Parimenti, è stata valorizzata dal giudice di merito l’adozione di un Modello 231 da parte della società, ritenuto idoneo a prevenire la commissione di reati della stessa specie di quello verificatosi (art. 590 c.p., rilevante ai sensi dell’art. 25-septies D. Lgs. n. 231/2001), nonché sufficiente a fondare una prognosi di astensione dalla commissione di ulteriori reati della stessa specie, ai sensi dell’art. 464- quater, comma 3 c.p.p.
In conclusione, la questione continua ad essere di non facile inquadramento.
Da una parte, sembra potersi condividere la non radicale incompatibilità dei contenuti prescrittivi della messa alla prova con la particolare natura giuridica dell’ente avallata dai giudici di merito.
È indubbio che l’ente possa validamente provvedere al risarcimento del danno e all’eliminazione delle conseguenze negative del reato, entrambi elementi imprescindibili ai sensi dell’art. 168-bis c.p.; anzi, come la prassi ha dimostrato, è più frequente che tali condotte vengano poste in essere dall’ente piuttosto che dall’autore del reato presupposto.

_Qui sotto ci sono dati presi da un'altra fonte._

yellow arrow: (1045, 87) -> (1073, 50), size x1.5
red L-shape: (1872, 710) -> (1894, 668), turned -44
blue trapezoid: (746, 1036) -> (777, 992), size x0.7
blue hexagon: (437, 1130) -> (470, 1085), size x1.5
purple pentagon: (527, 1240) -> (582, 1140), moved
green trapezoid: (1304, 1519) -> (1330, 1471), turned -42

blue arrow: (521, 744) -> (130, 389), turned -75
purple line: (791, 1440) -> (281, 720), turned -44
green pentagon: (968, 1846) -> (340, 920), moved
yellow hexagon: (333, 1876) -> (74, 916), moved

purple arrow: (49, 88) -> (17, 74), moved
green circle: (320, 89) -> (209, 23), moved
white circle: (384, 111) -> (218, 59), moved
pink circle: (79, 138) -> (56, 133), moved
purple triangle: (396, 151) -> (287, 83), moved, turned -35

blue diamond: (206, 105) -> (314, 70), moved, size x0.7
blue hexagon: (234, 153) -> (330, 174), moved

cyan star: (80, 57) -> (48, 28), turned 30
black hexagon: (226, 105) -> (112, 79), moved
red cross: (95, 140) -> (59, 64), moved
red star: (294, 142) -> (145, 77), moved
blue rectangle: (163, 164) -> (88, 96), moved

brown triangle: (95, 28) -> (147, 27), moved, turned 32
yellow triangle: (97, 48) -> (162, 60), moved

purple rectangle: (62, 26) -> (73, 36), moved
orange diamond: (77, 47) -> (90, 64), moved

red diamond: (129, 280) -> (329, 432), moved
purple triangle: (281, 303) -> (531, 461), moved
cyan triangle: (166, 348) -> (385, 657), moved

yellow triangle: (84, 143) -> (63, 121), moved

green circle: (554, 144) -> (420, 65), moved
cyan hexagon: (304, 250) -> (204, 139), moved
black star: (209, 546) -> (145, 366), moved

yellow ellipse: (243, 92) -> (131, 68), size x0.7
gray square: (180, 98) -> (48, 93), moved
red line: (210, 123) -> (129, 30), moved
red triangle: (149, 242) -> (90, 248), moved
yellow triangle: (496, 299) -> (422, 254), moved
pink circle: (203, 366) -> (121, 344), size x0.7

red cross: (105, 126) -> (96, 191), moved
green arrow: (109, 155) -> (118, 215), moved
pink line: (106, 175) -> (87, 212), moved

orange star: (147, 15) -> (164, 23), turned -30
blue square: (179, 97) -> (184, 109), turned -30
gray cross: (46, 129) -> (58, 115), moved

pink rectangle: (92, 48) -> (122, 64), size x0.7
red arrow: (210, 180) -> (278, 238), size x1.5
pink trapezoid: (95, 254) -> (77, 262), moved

Lo stesso potrebbe dirsi anche in relazione all’attuazione di un “programma di trattamento” che contenga prescrizioni attinenti al lavoro di pubblica utilità e ad attività di volontariato di rilievo sociale: attività che risultano essere astrattamente compatibili con la particolare natura giuridica dell’ente a condizione – quasi scontata – che queste siano attuate da soggetti legati all’ente da un rapporto di immedesimazione organica con l’ente e siano, pertanto, riconducibili al volere e all’agire dell’ente.
Dall’altra, è innegabile che, in assenza di una espressa disposizione in tal senso, la legittimazione dell’applicabilità della messa alla prova nei confronti dell’ente aprirebbe la strada ad un’eccessiva discrezionalità del giudice di merito nella valutazione dell’idoneità dei contenuti del programma di trattamento in relazione all’ente e, soprattutto, nell’individuazione delle tipologie di fattispecie di illecito amministrativo da reato per cui un tale istituto possa ammettersi.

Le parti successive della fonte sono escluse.